What you are asked to do: Your job is to transcribe all the records that follow, excluding any pictures.

Data extracts:
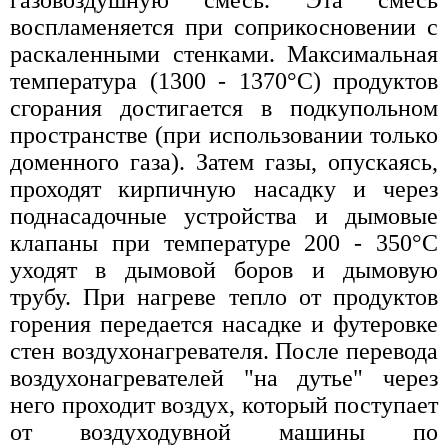
газовоздушную смесь. Эта смесь
воспламеняется при соприкосновении с
раскаленными стенками. Максимальная
температура (1300 - 1370°С) продуктов
сгорания достигается в подкупольном
пространстве (при использовании только
доменного газа). Затем газы, опускаясь,
проходят кирпичную насадку и через
поднасадочные устройства и дымовые
клапаны при температуре 200 - 350°С
уходят в дымовой боров и дымовую
трубу. При нагреве тепло от продуктов
горения передается насадке и футеровке
стен воздухонагревателя. После перевода
воздухонагревателей "на дутье" через
него проходит воздух, который поступает
от воздуходувной машины по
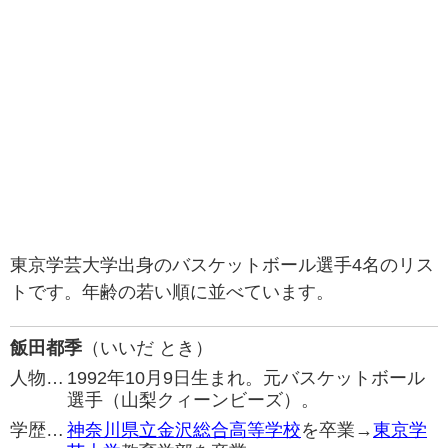
東京学芸大学出身のバスケットボール選手4名のリス
トです。年齢の若い順に並べています。
飯田都季
（いいだ とき）
人物…
1992年10月9日生まれ。元バスケットボール
選手（山梨クィーンビーズ）。
学歴…
神奈川県立金沢総合高等学校
を卒業→
東京学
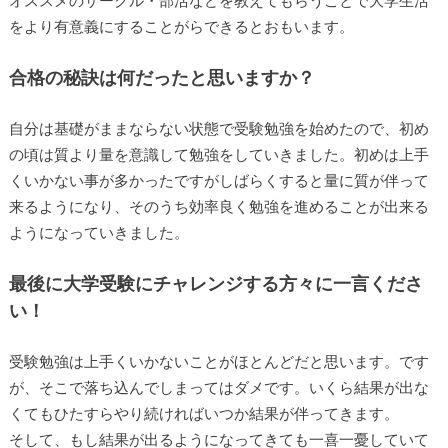
オススメのサークル・部活などを教えてもらうことで大学生活
をより有意義にすることがらできるとおもいます。
合格の秘訣は何だったと思いますか？
自分は基礎がままならない状態で受験勉強を始めたので、初め
の頃は質より量を意識して勉強をしていきました。初めは上手
くいかない事が多かったですがしばらくすると量に質が伴って
来るようになり、そのうち効率良く勉強を進めることが出来る
ようになっていきました。
最後に大学受験にチャレンジする方々に一言くださ
い！
受験勉強は上手くいかないことがほとんどだと思います。です
が、そこで落ち込んでしまってはダメです。いくら結果が出な
くてもひたすらやり続ければいつか結果が伴ってきます。
そして、もし結果が出るようになってきても一喜一憂していて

Answer to the exercise:
газовоздушную смесь. Эта смесь
воспламеняется при соприкосновении с
раскаленными стенками. Максимальная
температура (1300 - 1370°С) продуктов
сгорания достигается в подкупольном
пространстве (при использовании только
доменного газа). Затем газы, опускаясь,
проходят кирпичную насадку и через
поднасадочные устройства и дымовые
клапаны при температуре 200 - 350°С
уходят в дымовой боров и дымовую
трубу. При нагреве тепло от продуктов
горения передается насадке и футеровке
стен воздухонагревателя. После перевода
воздухонагревателей "на дутье" через
него проходит воздух, который поступает
от воздуходувной машины по
東京学芸大学出身のバスケットボール選手4名のリス
トです。年齢の若い順に並べています。
飯田都季
（いいだ とき）
人物…
1992年10月9日生まれ。元バスケットボール
選手（山梨クィーンビーズ）。
学歴…
神奈川県立金沢総合高等学校
を卒業→
東京学
オススメのサークル・部活などを教えてもらうことで大学生活
をより有意義にすることがらできるとおもいます。
合格の秘訣は何だったと思いますか？
自分は基礎がままならない状態で受験勉強を始めたので、初め
の頃は質より量を意識して勉強をしていきました。初めは上手
くいかない事が多かったですがしばらくすると量に質が伴って
来るようになり、そのうち効率良く勉強を進めることが出来る
ようになっていきました。
最後に大学受験にチャレンジする方々に一言くださ
い！
受験勉強は上手くいかないことがほとんどだと思います。です
が、そこで落ち込んでしまってはダメです。いくら結果が出な
くてもひたすらやり続ければいつか結果が伴ってきます。
そして、もし結果が出るようになってきても一喜一憂していて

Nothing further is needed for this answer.